The intermittent nature of filmic narrators and the relative autonomy of the image with respect to them work against their control of the textual point of view over the narrated events. In most internally narrated films, the occasional presence of the narrator does not prevent the text from showing the action from the point of view of other characters or from an external point of view, or even from showing a part of the story to which the narrator cannot possibly have access. Film spectators are well accustomed to the convention and do not generally notice the inconsistency. My foregoing description of Bridget Jones's Diary's narrator suggests that the film may be an exception in this respect because of the much closer control that it allows the narrating voice over the image track. However, I have been referring here mostly to the first ten minutes or so of the film and, although Bridget-narrator continues to appear frequently, as the narrative develops her interventions become less constant and her control of the story slackens somewhat, allowing the spectator to settle into a more conventional filmic narrative.

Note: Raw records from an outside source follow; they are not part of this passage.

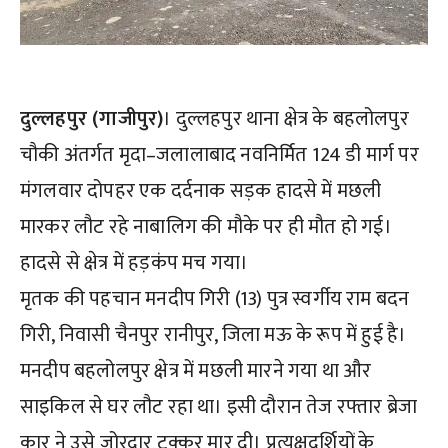
दुल्लहपुर (गाजीपुर)
। दुल्लहपुर थाना क्षेत्र के बहलोलपुर
चौकी अंतर्गत मृदा–जलालाबाद नवनिर्मित 124 डी मार्ग पर
मंगलवार दोपहर एक दर्दनाक सड़क हादसे में मछली
मारकर लौट रहे नाबालिग की मौके पर ही मौत हो गई।
हादसे से क्षेत्र में हड़कंप मच गया।
मृतक की पहचान मनदीप गिरी (13) पुत्र स्वर्गीय राम बदन
गिरी, निवासी चैनपुर रानीपुर, जिला मऊ के रूप में हुई है।
मनदीप बहलोलपुर क्षेत्र में मछली मारने गया था और
साइकिल से घर लौट रहा था। इसी दौरान तेज रफ्तार ब्रेजा
कार ने उसे जोरदार टक्कर मार दी। प्रत्यक्षदर्शियों के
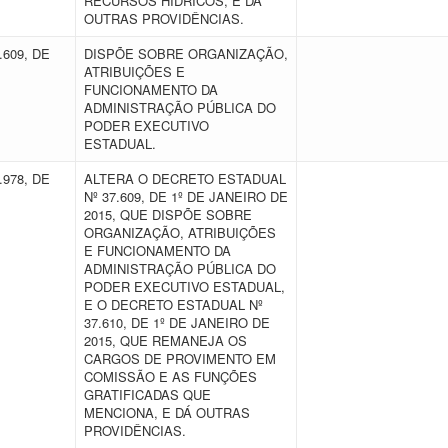
RECURSOS HÍDRICOS, E DÁ
OUTRAS PROVIDÊNCIAS.
.609, DE
DISPÕE SOBRE ORGANIZAÇÃO,
ATRIBUIÇÕES E
FUNCIONAMENTO DA
ADMINISTRAÇÃO PÚBLICA DO
PODER EXECUTIVO
ESTADUAL.
.978, DE
ALTERA O DECRETO ESTADUAL
Nº 37.609, DE 1º DE JANEIRO DE
2015, QUE DISPÕE SOBRE
ORGANIZAÇÃO, ATRIBUIÇÕES
E FUNCIONAMENTO DA
ADMINISTRAÇÃO PÚBLICA DO
PODER EXECUTIVO ESTADUAL,
E O DECRETO ESTADUAL Nº
37.610, DE 1º DE JANEIRO DE
2015, QUE REMANEJA OS
CARGOS DE PROVIMENTO EM
COMISSÃO E AS FUNÇÕES
GRATIFICADAS QUE
MENCIONA, E DÁ OUTRAS
PROVIDÊNCIAS.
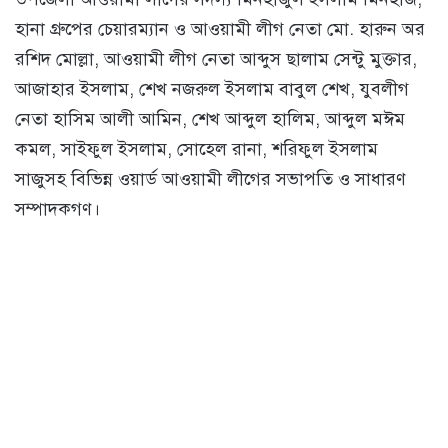
হানা গ্রুপের চেয়ারম্যান ও আওয়ামী লীগ নেতা মো. হারুন অর
রশিদ মোল্লা, আওয়ামী লীগ নেতা আব্দুস ছালাম সেন্টু মুক্তার,
আজাহার ইসলাম, শেখ নজরুল ইসলাম বাবুল শেখ, যুবলীগ
নেতা হাসিম আলী আমিন, শেখ আব্দুল হালিম, আব্দুল মঈম
কমল, সাইফুল ইসলাম, সোহেল রানা, শরিফুল ইসলাম
সাজুসহ বিভিন্ন ওয়ার্ড আওয়ামী লীগের সভাপতি ও সাধারণ
সম্পাদকগণ।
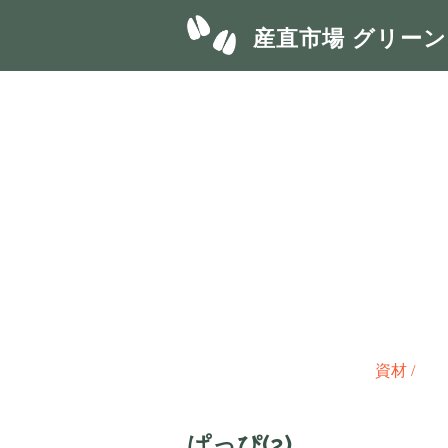
産直市場 グリー
資材
/
ぱっぴ(2)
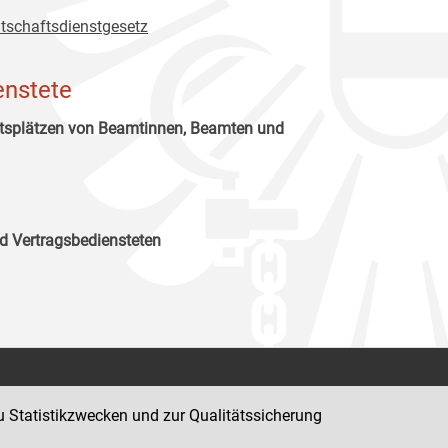
tschaftsdienstgesetz
enstete
itsplätzen von Beamtinnen, Beamten und
d Vertragsbediensteten
Kontakt
u Statistikzwecken und zur Qualitätssicherung
Impressum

Her point of view continues to predominate both through narration and internal focalisation, but the careful spectator will notice breaches of this self-imposed norm quite early on in the film.2

 

An early scene shows Bridget's clumsy but rather funny presentation of a new book at a launch party under the close scrutiny of an onscreen audience which includes real-life authors Salman Rushdie and Lord Archer. For the first time in the film, the visual emphasis here is on Bridget not as subject but as object of the look, her speech working as a comic act which both amuses and embarrasses fictional and real spectators alike. The struggle for control of the narrative point of view between Bridget as narrator and the other characters, particularly Daniel and Mark Darcy (Colin Firth), as focalisers, is momentarily resolved when, after the speech, Bridget stands alone by the bar and we see her briefly from Mark's point of view, while he talks to other people. He is about to go towards her and rescue her from her dejection when Daniel beats him to it and suggests having dinner together. As they leave the party room, we stay with Mark for a second or two, sharing his perspective on them, an intense look which conveys his romantic interest in her, his hatred of Daniel, his disappointment that she prefers the other man and his worry that she will be betrayed. This is a look that Bridget has had no access to and perhaps the first important narrative element that reveals something not controlled by the narrator.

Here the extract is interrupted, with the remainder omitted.